More than one-third of Americans work in such creative fields as arts and entertainment, engineering, education, and architecture, according to social scientist Richard Florida, author of the 2002 bestseller, The Rise of the Creative Class. Together, they drive an economic engine powerful enough to shape neighborhoods in hundreds of American regions.

The ubiquity of the Internet means that musical hopefuls no longer need to live in Nashville or New York City. The next Broadway smash might be penned in Detroit and Provo, Utah, could emerge as the hottest new tech hub. All it takes is a wireless connection, collaborators, and space—a relatively affordable commodity in post-industrial cities with an abundance of empty warehouses, says Linda Bloss-Baum, who teaches a class on the subject in AU’s Kogod School of Business.

It’s a story of geographic repurposing and new opportunity being retold across the country, including in the resurgent Union Market area of Washington, DC—which checks in at number nine on Florida’s “creativity index” of US cities. 

Required writing assignments of the analog kind, with pen and paper, make Bloss-Baum’s course unusual. “I really enjoy watching the evolution of the students from beginning to end of the semester. They come in not knowing exactly what to expect. It’s a pretty esoteric course, there’s a fair amount of writing and speaking involved, and I think for some of the business students that’s a little out of their comfort zone,” says Bloss-Baum, SOC/BA ’91, who was named adjunct faculty member of the year in April.
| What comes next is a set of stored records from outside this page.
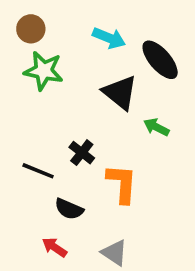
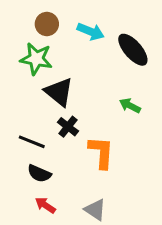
brown circle: (31, 29) -> (47, 24), moved
black triangle: (120, 93) -> (59, 92), moved
black semicircle: (69, 209) -> (39, 174), moved

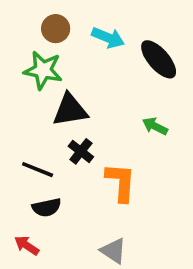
black triangle: (59, 92) -> (70, 110), turned -48
black semicircle: (39, 174) -> (47, 207), turned -35
red arrow: (45, 205) -> (27, 245), moved

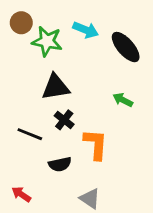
brown circle: (56, 29) -> (21, 23), moved
green star: (43, 70) -> (47, 41), moved
black semicircle: (47, 207) -> (60, 164), moved

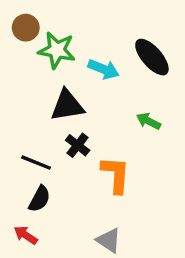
cyan arrow: (86, 30) -> (104, 69), moved
black semicircle: (60, 164) -> (40, 199), moved, turned -50

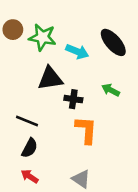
brown circle: (26, 28) -> (13, 30), moved
black cross: (78, 145) -> (73, 99), moved, turned -30
red arrow: (26, 235) -> (30, 176), moved

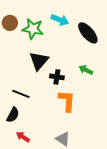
cyan arrow: (77, 51) -> (60, 20), moved
black triangle: (50, 78) -> (39, 61), turned -40
black semicircle: (30, 148) -> (13, 115), moved

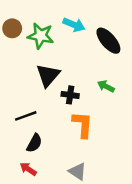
black line: (21, 94) -> (26, 116), turned -42
black semicircle: (13, 115) -> (34, 143), moved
The class touches on how technology—file sharing, Internet radio, live streaming, and more—has transformed the ways people make, sell, and consume creative content. In addition to Florida’s book, required reading includes The Warhol Economy by Elizabeth Currid-Halkett. 

The class is so popular that it has generated a waiting list four years running. Helping creative types hone their business skills is one reason it attracts its share of performing arts majors and School of Communication students. On the flip side, future titans of tech and industry benefit from learning about creativity—a skill that’s increasingly prized by employers.

If students take nothing else from the course, Bloss-Baum hopes they remember their next evening of Netflix and chill was made possible by the dreams and exertions of human beings with bills to pay.